Where in the World: A look at JHU's global endeavors in Cuba

IN CUBA:

1 Alum (SAIS '02)

23 Undergrads Studying Abroad

38 NIH Grants Submitted in 2013

FROM CUBA:

1 Master's Degree Student

1 Non degree Student

THE END OF AN ERA

The loosening of the U.S. embargo of Cuba is a step in the direction of ending what SAIS professor Piero Gleijeses calls a "failed and immoral policy." Gleijeses, the only foreigner granted access to the Cuban archives related to the Fidel Castro years, has visited Cuba two or three times annually for about 20 years to study foreign policy under Castro, authoring several essays and two prize-winning books on the subject. It is a lie, Gleijeses asserts, to claim that the U.S. imposed the embargo on Cuba to force it to improve human rights, as Washington has long maintained relations with the world's worst dictators. The desire for revenge, he says, explained U.S. policy: Washington was punishing Cuba for defying it not only in Latin America but also in Africa, where Cuba relentlessly pursued what Castro calls "the most beautiful cause," the fight against apartheid. At last Obama has begun to dismantle the politics of revenge, Gleijeses says.

STUDY ABROAD

The Hopkins Fernando Ortiz Foundation Seminar has taken place 12 times in Havana and other sites in Cuba. The three-week Intersession program has been held since 1997 with a hiatus between 2005 and 2011 during the U.S. travel ban on short-term academic activities in Cuba. The program offers study of specific issues in Cuba's history and society, informed by expert participants from the island. Up to 15 students per session gain knowledge grounded in novels, histories, and other readings; artworks; and firsthand contact with Cuban citizens, giving them an accurate picture of Cuban society as well as grounds for further scholarly research.

BORROWING TRADITION

In Cuba, breastfeeding is the norm. Support is everywhere—on billboards and in commercials, during appointments with primary care physicians, and in the overall sense that breastfeeding is what mothers do.

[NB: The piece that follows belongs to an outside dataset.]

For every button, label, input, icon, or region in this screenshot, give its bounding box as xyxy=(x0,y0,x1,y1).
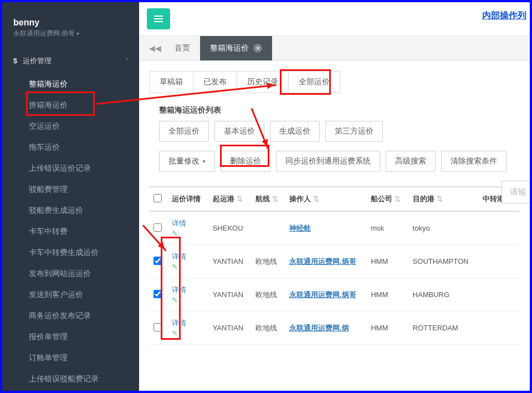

Katrina Bell McDonald, an associate professor of sociology in the Krieger School, visited the country in November with the Birthing Project, a nonprofit organization supporting African-American women during and after pregnancy, to seek out cultural practices around breastfeeding that could dispel African-American women's fears and encourage them to breastfeed more often. For example, Bell McDonald says, while African-American women sometimes associate breastfeeding with shame, Cuban women see it as part of a human process that allows them to contribute to a cause larger than themselves: a nation raising healthy babies.

LARGE-SCALE WEIGHT LOSS

The collapse of the Soviet Union in the early 1990s ushered in the Cuban economic crisis known as the Special Period. While overall health and medical care remained strong during this time, the food shortage provided researchers with an unusual large-scale opportunity to study the relationship between weight loss and diseases like hypertension, diabetes, and cancer. Fifteen years later, when the economy improved, the link was reinforced as both weight and disease began climbing again. Benjamin Caballero, a professor at the Bloomberg School of Public Health, says that good health care records made it easy to show that weight loss under otherwise healthy conditions dramatically reduces the incidence of disease. The findings have implications worldwide, Caballero says, indicating potentially powerful health and economic benefits for nations that initiate voluntary weight loss campaigns.